Winter 2026: Computability and Complexity (CSCC63)
(undergraduate course)
Winter 2026: Computability and Complexity (CSCC63)
(undergraduate course)
The question of which tasks can be performed efficiently is central to the human experience, since time and other resources are always in shortage.
The field of computational complexity studies the effects of limited resources: How does restricting the time, memory, and other resources available to algorithms affect their ability to perform tasks? This question is formulated and studied as generally as possible and with mathematical rigor, using well-defined abstract notions of algorithms, tasks, and resources.
This course will serve as an introduction to the field. Its goals include:
Learn models and methodologies used in computational complexity, including models for algorithms, computational tasks, and resources.
Learn basic definitions and results in computability theory, such as the universal machine, the halting problem, and the universal problem.
Learn basic definitions, questions, and results in computational complexity, such as complexity classes, hierarchy theorems, P vs NP, and NP-completeness.
Get a glimpse into a few advanced topics in computational complexity and cryptography, such as fine-grained complexity, interactive proof systems, pseudorandomness, one-way functions, and zero-knowledge.
The offering of CSCC63 in the Winter of 2026 incorporated significant changes to the material taught in the course, as well as to certain presentation and teaching methods. An explanation of the changes made and of the rationale behind them appears here.

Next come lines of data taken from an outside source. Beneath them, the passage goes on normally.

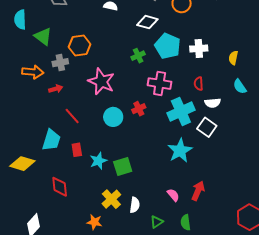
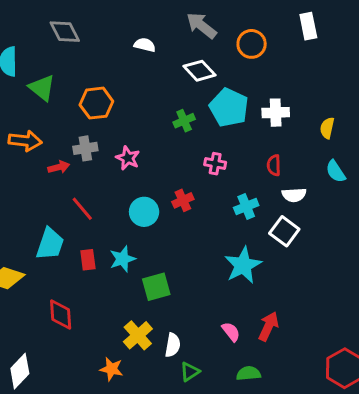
white diamond: (147, 22) -> (199, 71), turned 30
gray cross: (60, 63) -> (85, 148), moved
pink star: (101, 81) -> (128, 158), size x0.6
pink cross: (160, 84) -> (215, 164), size x0.6
cyan cross: (181, 112) -> (246, 206), size x0.6
cyan star: (98, 161) -> (123, 259), moved
green triangle: (157, 222) -> (190, 372), moved
green semicircle: (186, 222) -> (248, 373), turned 91

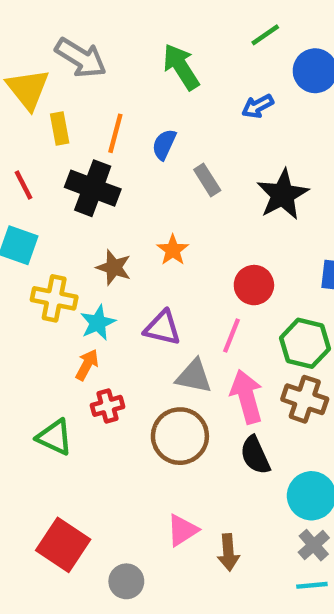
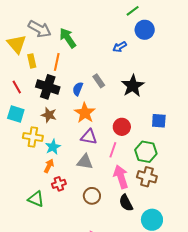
green line: (265, 35) -> (133, 11), moved
green arrow: (181, 67) -> (68, 38), moved
blue semicircle: (164, 144) -> (78, 89), moved
orange star: (173, 250) -> (85, 113), size x1.5
brown star: (114, 267) -> (49, 115), moved
purple triangle: (162, 328) -> (89, 137), moved
gray triangle: (194, 376) -> (85, 162), moved
brown circle: (180, 436) -> (92, 196), size x0.7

In class I showed the slides on one projector, simultaneously showed relevant supplementary material on an adjacent projector, and used several large blackboards to give intuition and fill in missing details. This was an amazing setup. The blackboard is crucial (slides aren't enough and intuition is necessary for this course), but if I only had one projector, I could go back-and-forth between slides and supplementary materials on it.
Weekly tutorials were used to teach more examples of core content (e.g., examples of NP-complete problems, hardness of approximation, fine-grained reductions, computability reductions, etc.) or to solve exercise-type questions that help internalize the material.
Assignments were without grades, and without a deadline on submission, though it was expected that students follow new questions on a more-or-less weekly basis. The course had two midterms and a final exam.